Stored items
::::

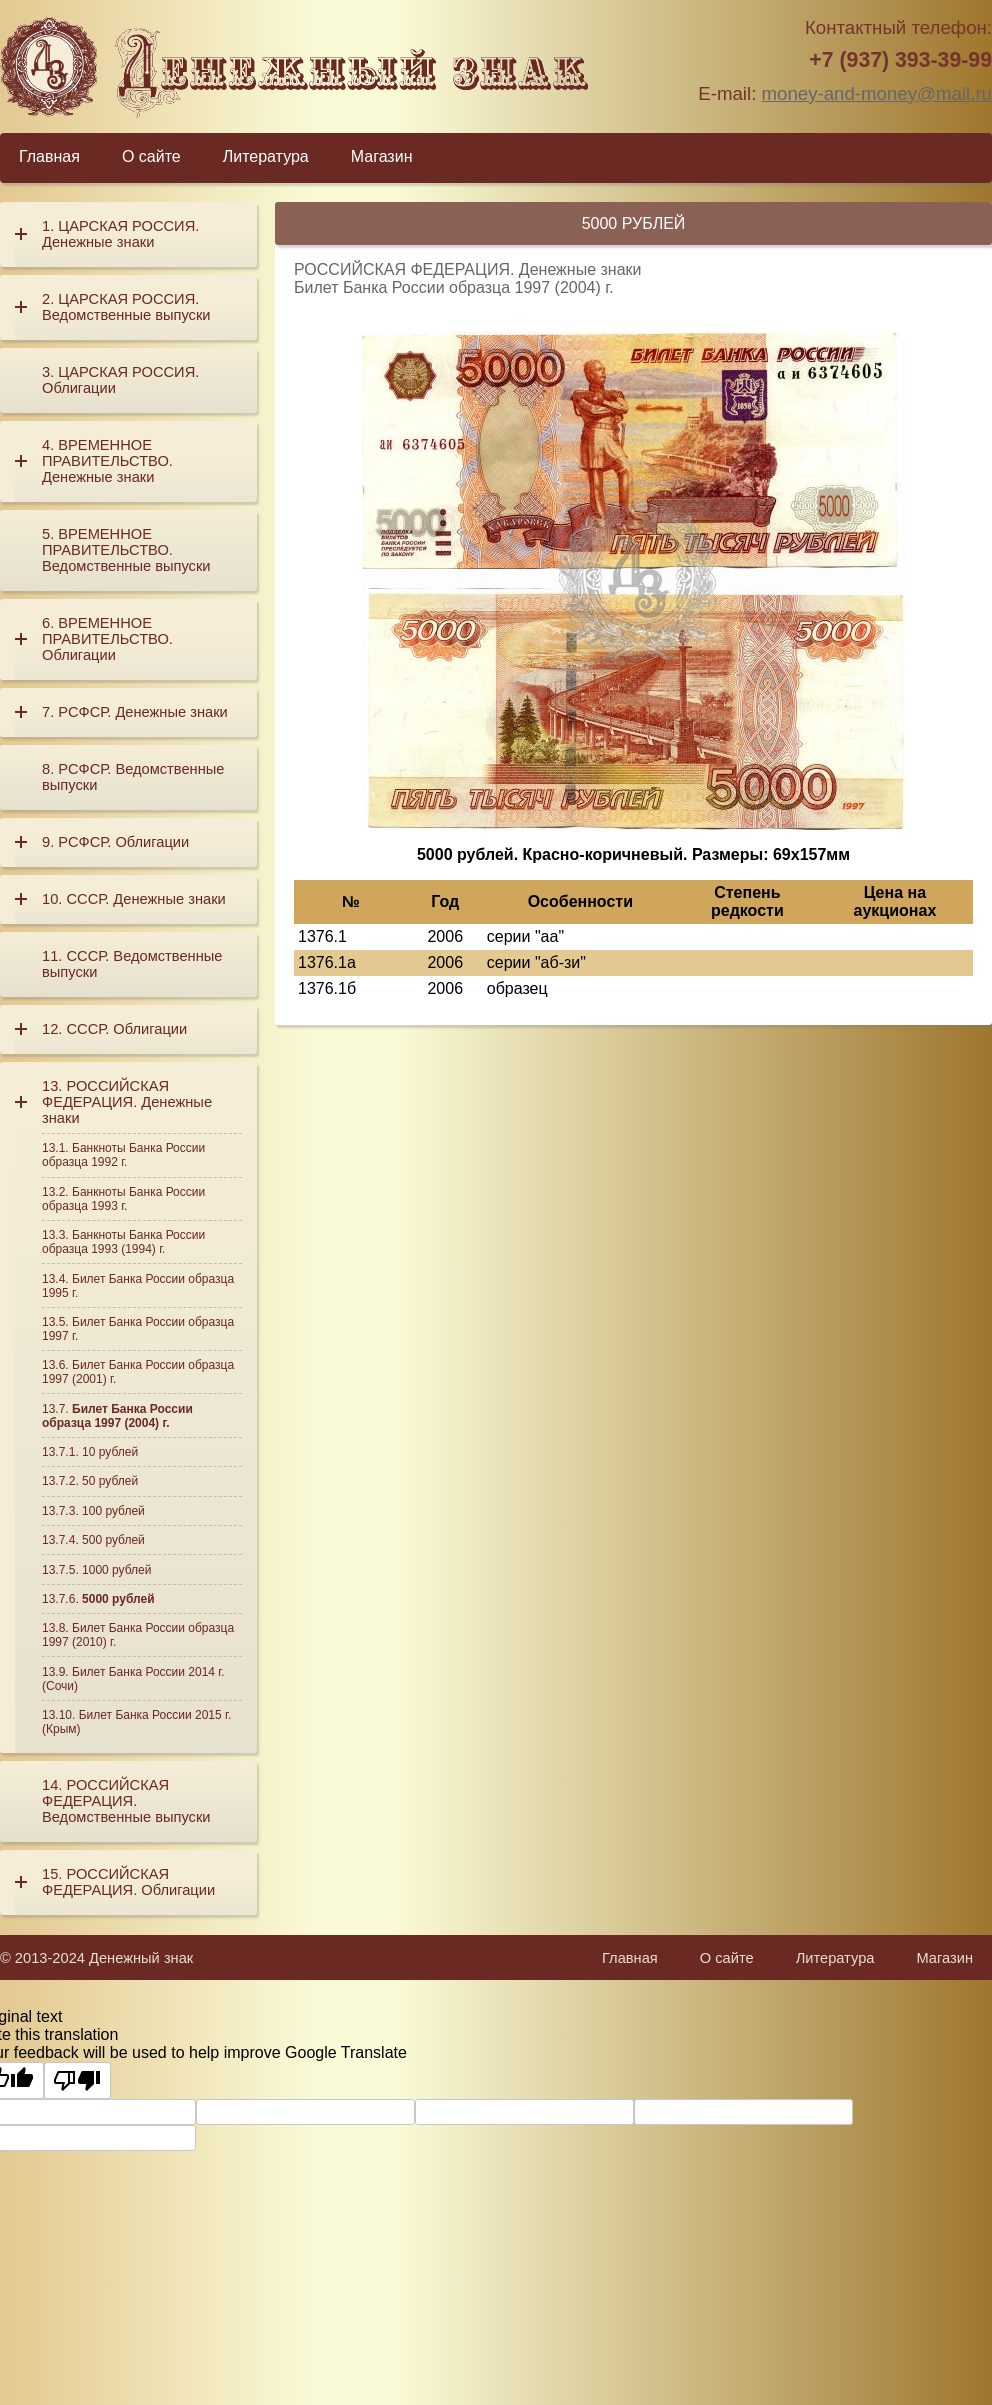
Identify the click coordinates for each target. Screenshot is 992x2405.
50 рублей (110, 1481)
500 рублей (113, 1540)
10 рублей (110, 1452)
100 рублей (113, 1511)
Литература (266, 156)
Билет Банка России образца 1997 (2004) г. (117, 1416)
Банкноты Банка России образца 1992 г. (123, 1155)
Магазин (382, 156)
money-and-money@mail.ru (877, 93)
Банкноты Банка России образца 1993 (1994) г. (123, 1242)
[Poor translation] (77, 2080)
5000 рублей (118, 1599)
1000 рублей (116, 1570)
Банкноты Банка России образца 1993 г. (123, 1199)
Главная (49, 156)
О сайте (151, 156)
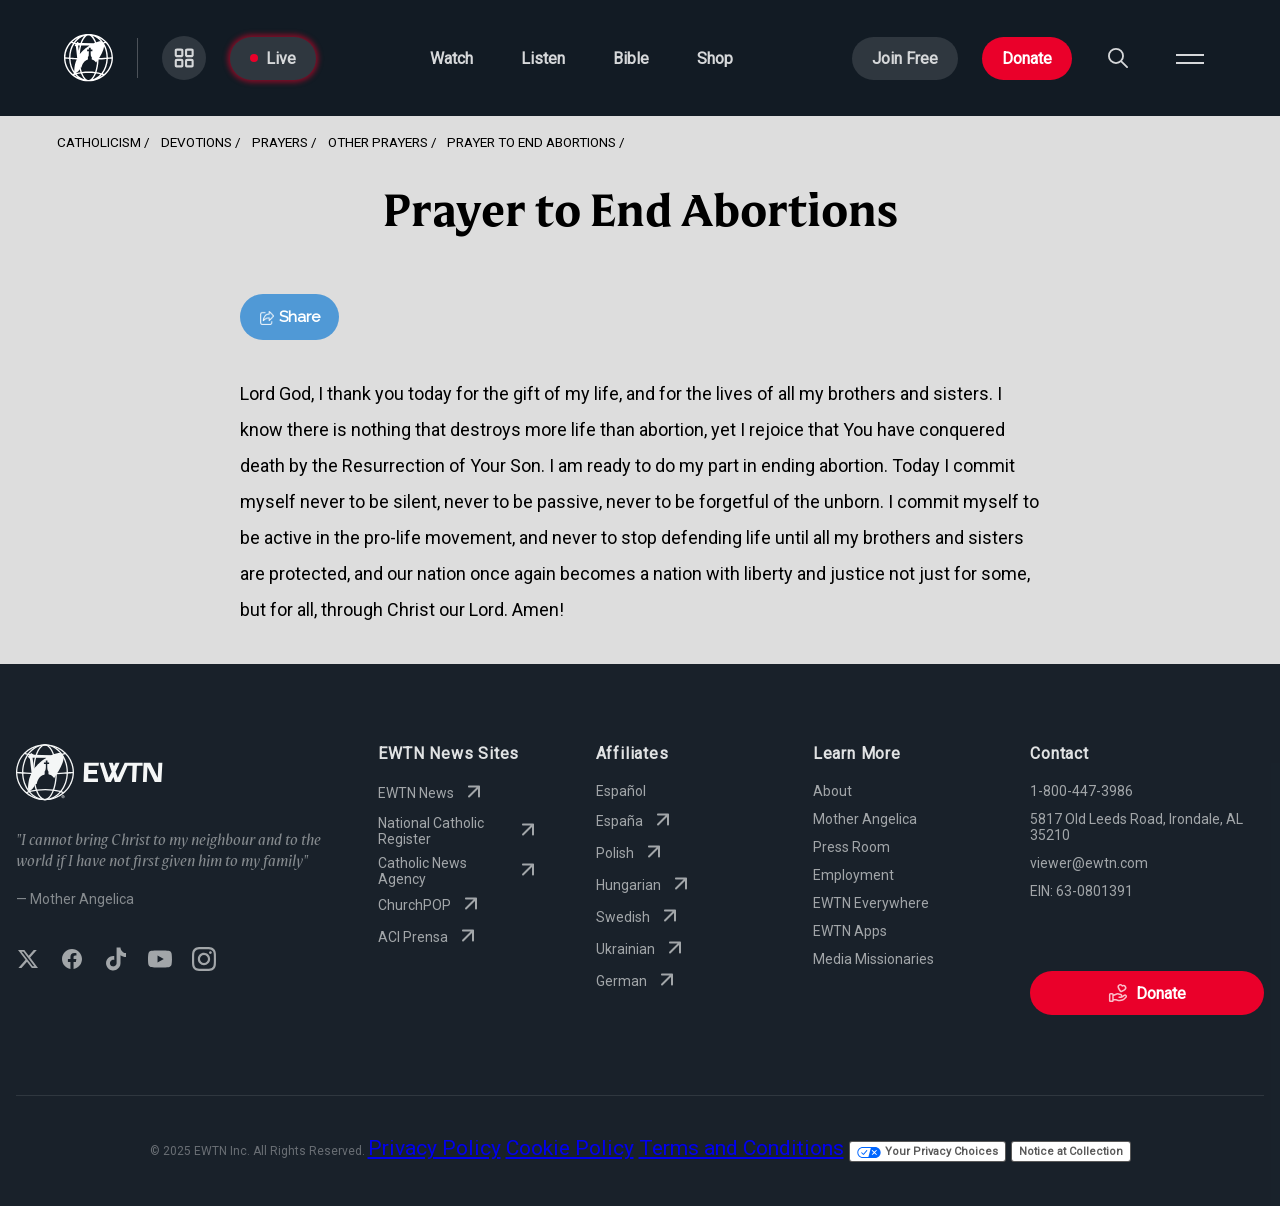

::::

Write out the line that contains "1000 рублей (116, 1570)" and every line after it to the end of the data, exactly as they stand. Omit the pictures.

# Answer section
1000 рублей (116, 1570)
Банкноты Банка России образца 1993 г. (123, 1199)
Главная (49, 156)
О сайте (151, 156)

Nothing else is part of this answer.